Problem to solve: Reproduce only this stretch of the listing below: from the line with "Karena kepercayaan dan pendapat turun-tem" through the line with "Sony H09 Бездротові", exactly as written, with pictures excluded.

Material shown:
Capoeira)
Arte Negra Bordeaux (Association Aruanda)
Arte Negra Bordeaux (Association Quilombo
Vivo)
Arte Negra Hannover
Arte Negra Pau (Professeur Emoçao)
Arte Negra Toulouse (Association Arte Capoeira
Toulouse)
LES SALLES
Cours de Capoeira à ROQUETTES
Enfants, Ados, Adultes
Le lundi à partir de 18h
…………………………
---
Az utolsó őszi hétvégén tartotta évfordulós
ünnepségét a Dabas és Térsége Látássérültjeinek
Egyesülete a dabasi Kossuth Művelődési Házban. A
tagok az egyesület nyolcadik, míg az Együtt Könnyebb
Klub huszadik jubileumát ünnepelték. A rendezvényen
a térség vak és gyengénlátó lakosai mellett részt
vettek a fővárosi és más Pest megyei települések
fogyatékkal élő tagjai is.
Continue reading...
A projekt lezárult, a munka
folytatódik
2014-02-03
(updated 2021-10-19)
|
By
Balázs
--
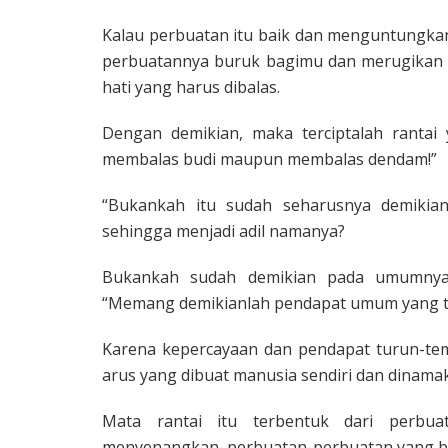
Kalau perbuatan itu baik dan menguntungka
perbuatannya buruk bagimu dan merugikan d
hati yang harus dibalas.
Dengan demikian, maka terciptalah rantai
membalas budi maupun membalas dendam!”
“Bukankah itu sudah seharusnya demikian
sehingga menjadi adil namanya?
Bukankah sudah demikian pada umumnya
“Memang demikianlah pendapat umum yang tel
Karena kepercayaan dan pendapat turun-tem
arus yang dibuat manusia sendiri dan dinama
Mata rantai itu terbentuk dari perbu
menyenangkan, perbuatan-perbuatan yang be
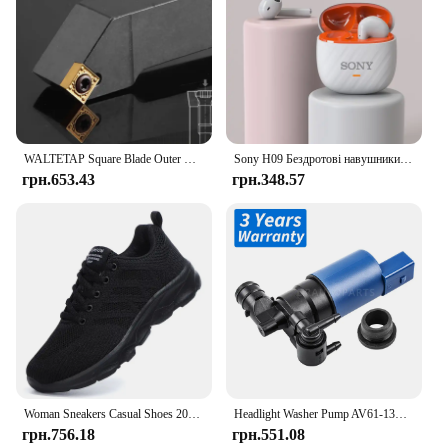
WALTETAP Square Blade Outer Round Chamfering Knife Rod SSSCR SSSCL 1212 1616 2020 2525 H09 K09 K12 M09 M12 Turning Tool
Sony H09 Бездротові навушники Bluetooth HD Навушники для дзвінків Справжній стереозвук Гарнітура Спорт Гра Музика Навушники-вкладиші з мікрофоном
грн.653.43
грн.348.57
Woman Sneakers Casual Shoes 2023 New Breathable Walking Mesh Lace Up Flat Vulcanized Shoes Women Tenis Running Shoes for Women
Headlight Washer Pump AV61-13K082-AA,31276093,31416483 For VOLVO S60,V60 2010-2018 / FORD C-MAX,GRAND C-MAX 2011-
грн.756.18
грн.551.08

Result:
Karena kepercayaan dan pendapat turun-tem
arus yang dibuat manusia sendiri dan dinama
Mata rantai itu terbentuk dari perbu
menyenangkan, perbuatan-perbuatan yang be
WALTETAP Square Blade Outer Round Chamfering Knife Rod SSSCR SSSCL 1212 1616 2020 2525 H09 K09 K12 M09 M12 Turning Tool
Sony H09 Бездротові навушники Bluetooth HD Навушники для дзвінків Справжній стереозвук Гарнітура Спорт Гра Музика Навушники-вкладиші з мікрофоном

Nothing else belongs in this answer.